Junior Assoumou

Personal information
- Full name: Junior Assoumou Akue
- Date of birth: 22 July 1995 (age 31)
- Place of birth: Le Mans, France
- Height: 1.91 m (6 ft 3 in)
- Position: Centre back

Team information
- Current team: Granville

Senior career*
- Years: Team / Apps / (Gls)
- 2012–2014: Rennes B / 18 / (0)
- 2014–2016: Chamois Niortais B / 23 / (0)
- 2016–2018: SO Romorantin / 31 / (0)
- 2018: Pau / 11 / (0)
- 2018–2019: Granville / 20 / (1)
- 2019–2020: Vitré / 20 / (0)
- 2020–2021: Bourges 18 / 4 / (0)
- 2021–2022: Aubagne / 10 / (0)
- 2022–: Granville / 1 / (0)

International career^{‡}
- 2017–: Gabon / 9 / (0)

= Junior Assoumou =

French-born Gabonese footballer (born 1995)
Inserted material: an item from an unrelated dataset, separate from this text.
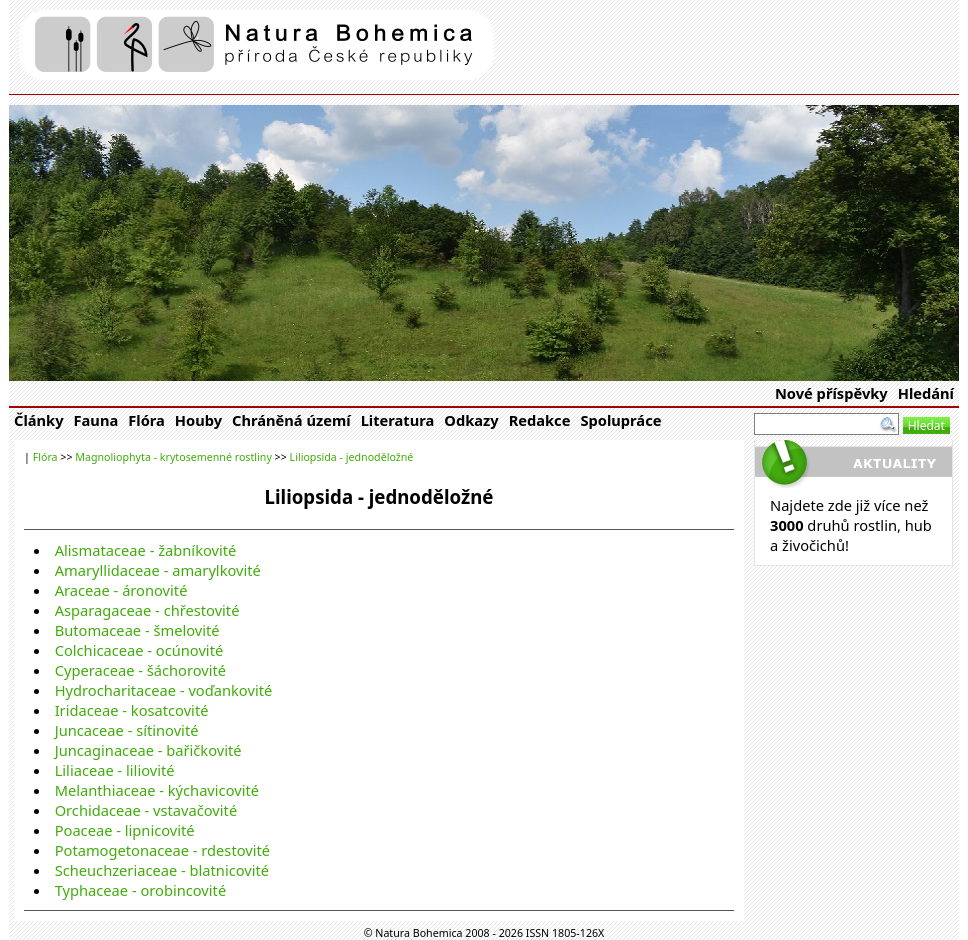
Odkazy (471, 420)
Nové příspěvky (831, 393)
Junior Assoumou Akue (born 22 July 1995) is a footballer who plays for US Granville as a centre back. Born in France, he represents Gabon at international level.

==Career==
Born in Le Mans, France, he has played club football for Rennes B, Chamois Niortais B, SO Romorantin and Pau.

He made his international debut for Gabon in 2017.